- From: Lisa Dusseault <lisa@osafoundation.org>
- Date: Fri, 10 Aug 2007 13:50:03 -0700
- To: James M Snell <jasnell@gmail.com>
- Cc: HTTP Working Group <ietf-http-wg@w3.org>
On Aug 10, 2007, at 10:00 AM, James M Snell wrote:
>
> Or... since patch formats are identified by mime media type, it
> would be
> possible to use POST and allow the server to derive the intention
> of the
> request from the media type.
>
> POST /resource HTTP/1.1
> Content-Type: application/patch
>
> {patch format}
If the server advertises its support for this Content-Type somewhere,
I could imagine this being sufficiently reliable. I'm still a little
worried that the server might respond successfully to a POST request
without treating it as the client desires -- e.g. adding the request
entity to an Atom collection, submitting it to a HTTP "drop-box",
treating it as an alternative body for the resource, or one of the
many things POST might already be used for out there.

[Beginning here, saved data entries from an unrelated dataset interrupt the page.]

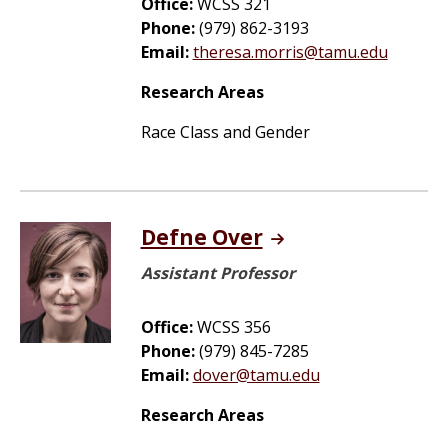
Office:
WCSS 321
Phone:
(979) 862-3193
Email:
theresa.morris@tamu.edu
Research Areas
Race Class and Gender
Defne Over
Assistant Professor
Office:
WCSS 356
Phone:
(979) 845-7285
Email:
dover@tamu.edu
Research Areas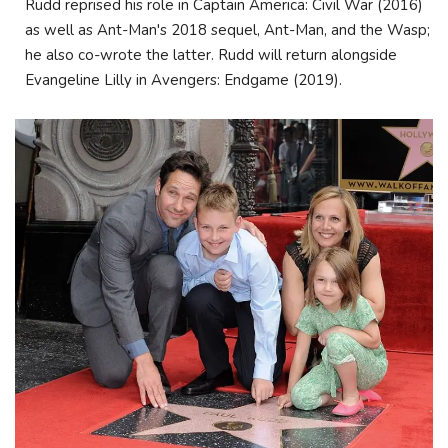
Rudd reprised his role in Captain America: Civil War (2016)
as well as Ant-Man's 2018 sequel, Ant-Man, and the Wasp;
he also co-wrote the latter. Rudd will return alongside
Evangeline Lilly in Avengers: Endgame (2019).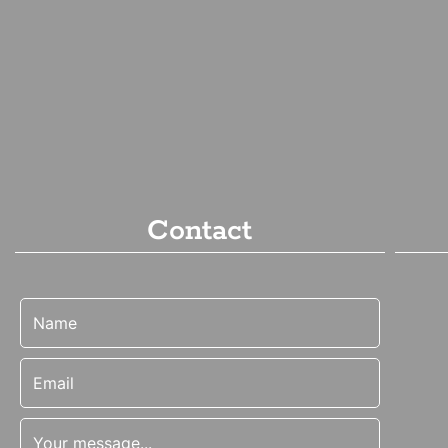
Contact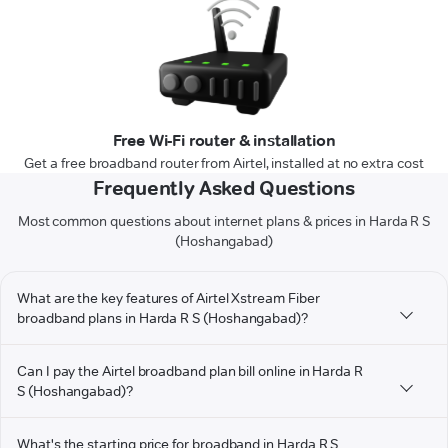
Free Wi-Fi router & installation
Get a free broadband router from Airtel, installed at no extra cost
Frequently Asked Questions
Most common questions about internet plans & prices in Harda R S
(Hoshangabad)
What are the key features of Airtel Xstream Fiber
broadband plans in Harda R S (Hoshangabad)?
Can I pay the Airtel broadband plan bill online in Harda R
S (Hoshangabad)?
What's the starting price for broadband in Harda R S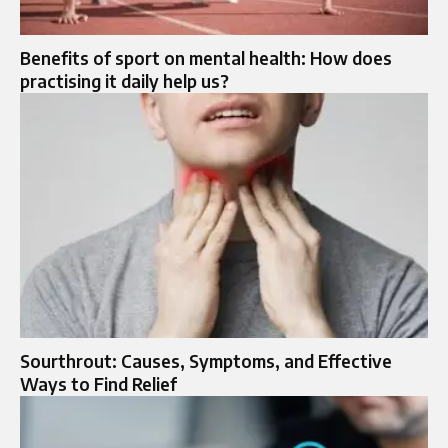
Benefits of sport on mental health: How does
practising it daily help us?
Sourthrout: Causes, Symptoms, and Effective
Ways to Find Relief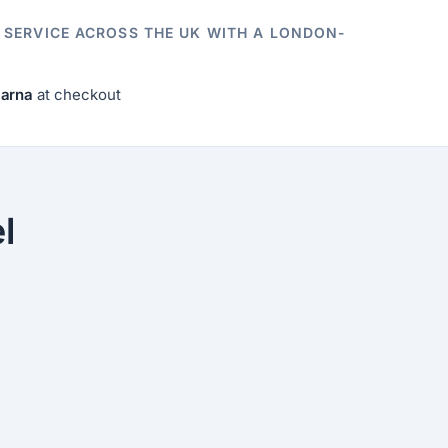
E SERVICE ACROSS THE UK WITH A LONDON-
larna
at checkout
l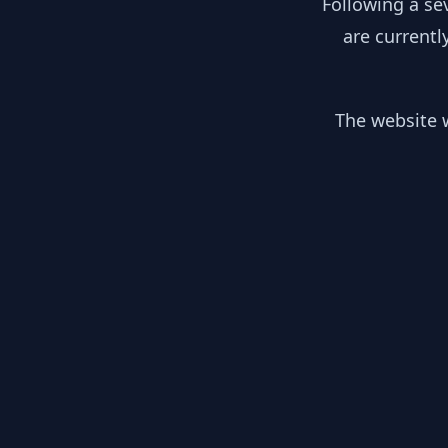
Following a se
are currentl
The website w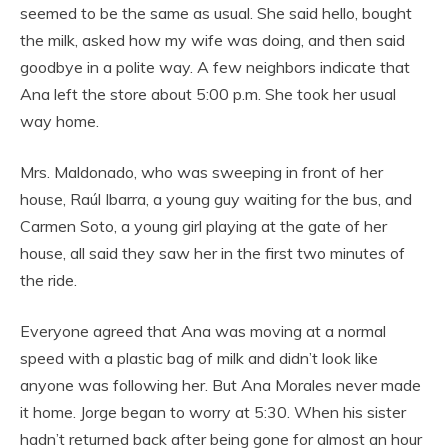
seemed to be the same as usual. She said hello, bought
the milk, asked how my wife was doing, and then said
goodbye in a polite way. A few neighbors indicate that
Ana left the store about 5:00 p.m. She took her usual
way home.
Mrs. Maldonado, who was sweeping in front of her
house, Raúl Ibarra, a young guy waiting for the bus, and
Carmen Soto, a young girl playing at the gate of her
house, all said they saw her in the first two minutes of
the ride.
Everyone agreed that Ana was moving at a normal
speed with a plastic bag of milk and didn’t look like
anyone was following her. But Ana Morales never made
it home. Jorge began to worry at 5:30. When his sister
hadn’t returned back after being gone for almost an hour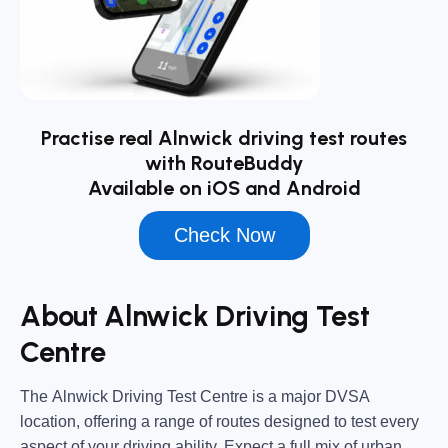
Practise real Alnwick driving test routes
with RouteBuddy
Available on iOS and Android
Check Now
About Alnwick Driving Test
Centre
The
Alnwick Driving Test Centre
is a major DVSA
location, offering a range of routes designed to test every
aspect of your driving ability. Expect a full mix of urban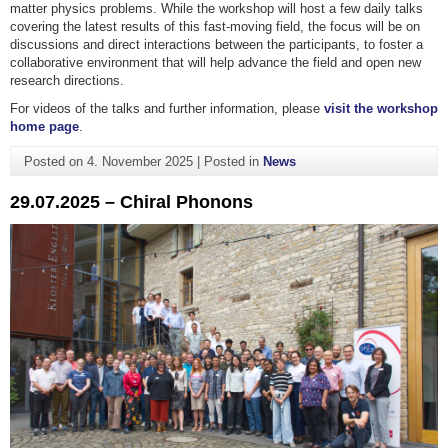
matter physics problems. While the workshop will host a few daily talks
covering the latest results of this fast-moving field, the focus will be on
discussions and direct interactions between the participants, to foster a
collaborative environment that will help advance the field and open new
research directions.
For videos of the talks and further information, please
visit the workshop
home page
.
Posted on
4. November 2025
|
Posted in
News
29.07.2025 – Chiral Phonons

I still prefer PATCH as a verb.
>
> Second... there's the question of how to return a representation of
> the
> modified resource.
>
> The first option is to use 200 OK with the Content-Location header.
>
> HTTP/1.1 200 OK
> Content-Location: /resource
> Content-Type: text/plain
>
> {foo}
>
> At issue is whether or not this is unambiguous enough to work and
> whether or not Content-Location will work effectively (Roy pointed out
> the issues with reconstructing Content-Location when intermediaries
> are
> involved).
Don't forget, there's also Content-MD5. That could be used for the
client to check whether the patched resource is exactly what the
client would have gotten with a local application of the delta, or
whether the server did some post-PATCH content mods (reformatting
XML, adding metadata inside resource, etc).